Nous sommes donc invités, via ce livre de souvenirs, à voyager avec Aira dans le temps de son enfance, en une époque ou en Argentine, le péronisme bat son plein. Nous n’en dirons pas plus sur ce voyage, à vous de le tenter si vous connaissez déjà l’auteur ou si vous avez envie de le rencontrer dans un court et agréable texte de « souvenirs ». Bonne lecture !

Dans le Mirador, François Bizet

Il n’est que de se rendre sur le site Internet de François Bizet pour comprendre immédiatement, et ce dès la page d’accueil, à quel drôle d’écrivain et d’être humain on a affaire… Libraire pendant un bonne dizaine d’années à Paris, notre homme est devenu ensuite lecteur dans deux universités étrangères (Ankara et Istanbul) avant de devenir professeur à l’université de Tokyo et chercheur (« objets de recherche » : Jean Genet, Georges Bataille, Volodine, Guyotat, Ponge, Perec, etc… ). Mais nous n’écrivons pas cette chronique pour vous résumer la bio de Bizet, aussi nous arrêterons-nous derechef dans cette sommaire présentation du bonhomme pour nous consacrer à l’ovni littéraire qu’il nous propose aux Presses du réel (extension autonome des éditions Al Dante). Dans le Mirador, donc (quatrième de couverture lapidaire : « Un oeil, donc… »), est un texte très court autant que dense, dont on peut dire qu’il est un roman poétique (définition insuffisante), tout entier consacré à la description d’un lieu abstrait (ou à la description abstraite d’un lieu), le mirador, sorte de labyrinthe à la Borges construit il y a X années (c’est dire que ça remonte) par l’homme sur une planète que nous n’avons pas identifiée comme la terre (même si l’éditeur, lui, affirme qu’il s’agit bien d’elle… ce que le texte semble confirmer à la page 40 – suis-je inattentif ! – : « La terre se couvre ici d’antennes, d’yeux inarticulés, de miroirs capteurs et de chambres d’écho. »), espace tentaculaire, autonome, décrit de façon hyper-précise, hyper-réaliste presque, et qui pourtant nous semble impossible à visualiser (dans notre pauvre conscience chétive, voire débile), impossible à comprendre, impossible à cerner, à deviner, à concevoir.
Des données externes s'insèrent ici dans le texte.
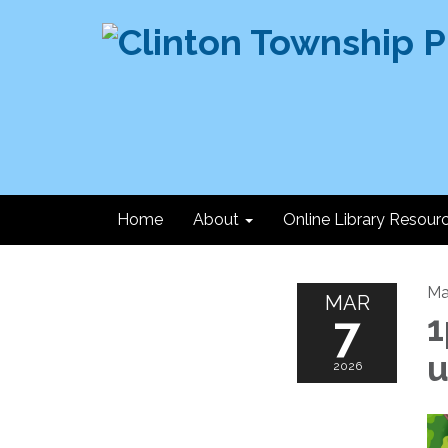
Home
About
Online Library Resour
Ma
MAR
7
1
u
2026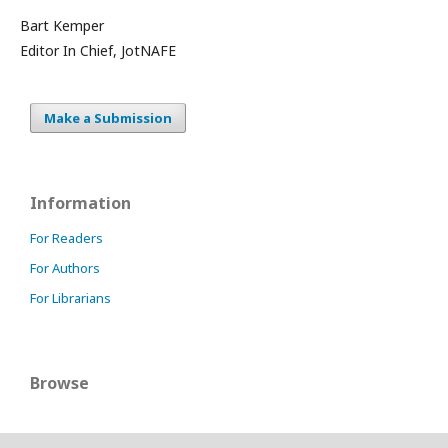
Bart Kemper
Editor In Chief, JotNAFE
Make a Submission
Information
For Readers
For Authors
For Librarians
Browse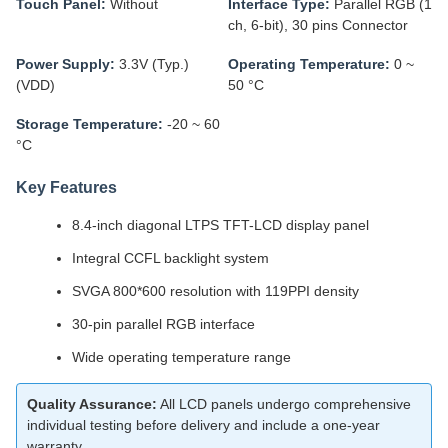
Touch Panel:
Without
Interface Type:
Parallel RGB (1
ch, 6-bit), 30 pins Connector
Power Supply:
3.3V (Typ.)
Operating Temperature:
0 ~
(VDD)
50 °C
Storage Temperature:
-20 ~ 60
°C
Key Features
8.4-inch diagonal LTPS TFT-LCD display panel
Integral CCFL backlight system
SVGA 800*600 resolution with 119PPI density
30-pin parallel RGB interface
Wide operating temperature range
Quality Assurance:
All LCD panels undergo comprehensive
individual testing before delivery and include a one-year
warranty.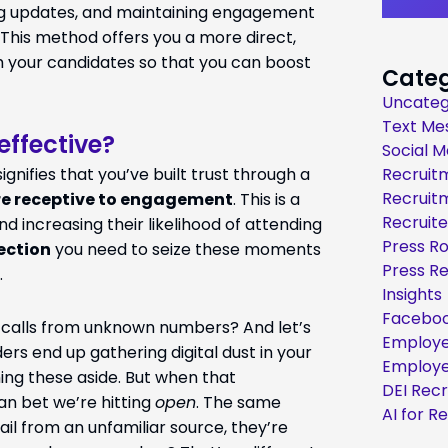
ing updates, and maintaining engagement
 This method offers you a more direct,
 your candidates so that you can boost
Categ
Uncateg
Text Me
effective?
Social M
gnifies that you’ve built trust through a
Recruit
Recruit
e receptive to engagement
. This is a
Recruite
d increasing their likelihood of attending
Press R
ection
you need to seize these moments
Press R
.
Insights
Faceboo
r calls from unknown numbers? And let’s
Employe
rs end up gathering digital dust in your
Employe
shing these aside. But when that
DEI Rec
an bet we’re hitting
open
. The same
AI for R
ail from an unfamiliar source, they’re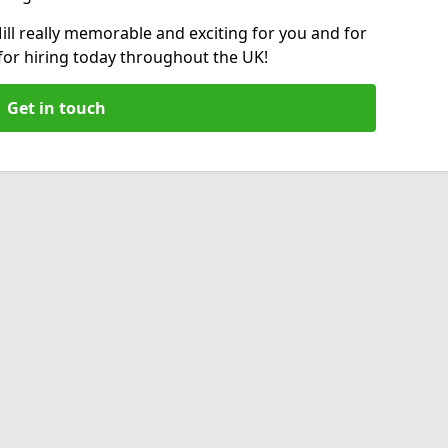
ll really memorable and exciting for you and for
 for hiring today throughout the UK!
Get in touch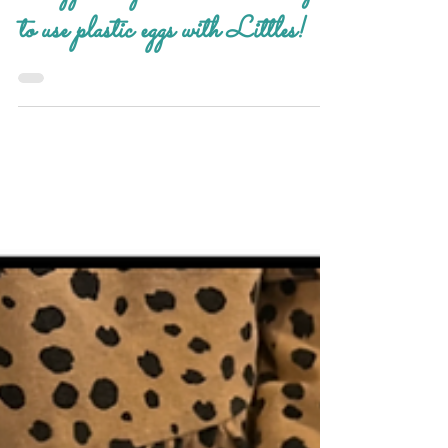
Apr 3, 2025
Grand Activities
our egg-citing ideas! creative ways
to use plastic eggs with Littles!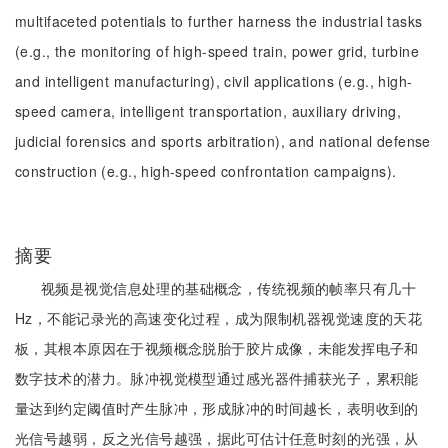
multifaceted potentials to further harness the industrial tasks
(e.g., the monitoring of high-speed train, power grid, turbine
and intelligent manufacturing), civil applications (e.g., high-
speed camera, intelligent transportation, auxiliary driving,
judicial forensics and sports arbitration), and national defense
construction (e.g., high-speed confrontation campaigns).
摘要
视频是视觉信息处理的基础概念，传统视频的帧率只有几十
Hz，不能记录光的高速变化过程，成为限制机器视觉速度的天花
板，其根本原因在于视频概念脱胎于胶片成像，未能发挥电子和
数字技术的潜力。脉冲视觉模型通过感光器件捕获光子，累积能
量达到约定阈值时产生脉冲，形成脉冲的时间越长，表明收到的
光信号越弱，反之光信号越强，据此可估计任意时刻的光强，从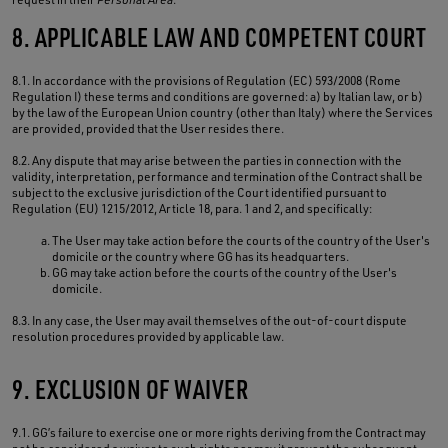
8. APPLICABLE LAW AND COMPETENT COURT
8.1. In accordance with the provisions of Regulation (EC) 593/2008 (Rome
Regulation I) these terms and conditions are governed: a) by Italian law, or b)
by the law of the European Union country (other than Italy) where the Services
are provided, provided that the User resides there.
8.2. Any dispute that may arise between the parties in connection with the
validity, interpretation, performance and termination of the Contract shall be
subject to the exclusive jurisdiction of the Court identified pursuant to
Regulation (EU) 1215/2012, Article 18, para. 1 and 2, and specifically:
The User may take action before the courts of the country of the User's
domicile or the country where GG has its headquarters.
GG may take action before the courts of the country of the User's
domicile.
8.3. In any case, the User may avail themselves of the out-of-court dispute
resolution procedures provided by applicable law.
9. EXCLUSION OF WAIVER
9.1. GG’s failure to exercise one or more rights deriving from the Contract may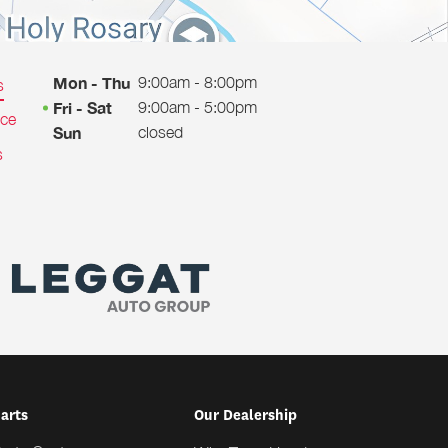
9:00am - 8:00pm
Mon - Thu
s
9:00am - 5:00pm
Fri - Sat
ice
closed
Sun
s
Parts
Our Dealership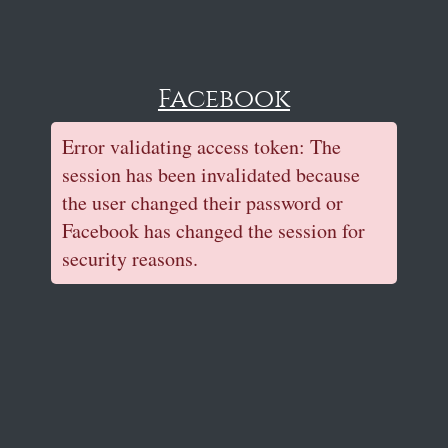
Facebook
Error validating access token: The
session has been invalidated because
the user changed their password or
Facebook has changed the session for
security reasons.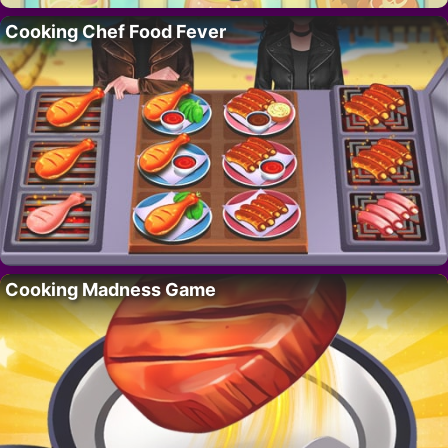
Cooking Chef Food Fever
Cooking Madness Game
Espace en construction-destruction permanente, espace quasi vivant, espace doué d’une pensée propre (???), espace qui en est à sa Xième mue (suis-je inattentif ! et impossible de retrouver dans quel chapitre le narrateur nous annonce à quelle version du mirador nous sommes invités à découvrir), espace post-apocalyptique : « Et pourtant, c’était autrefois une terre irradiée, désespérément inhospitalière. A jamais inhabitable. » (fin du premier chapitre).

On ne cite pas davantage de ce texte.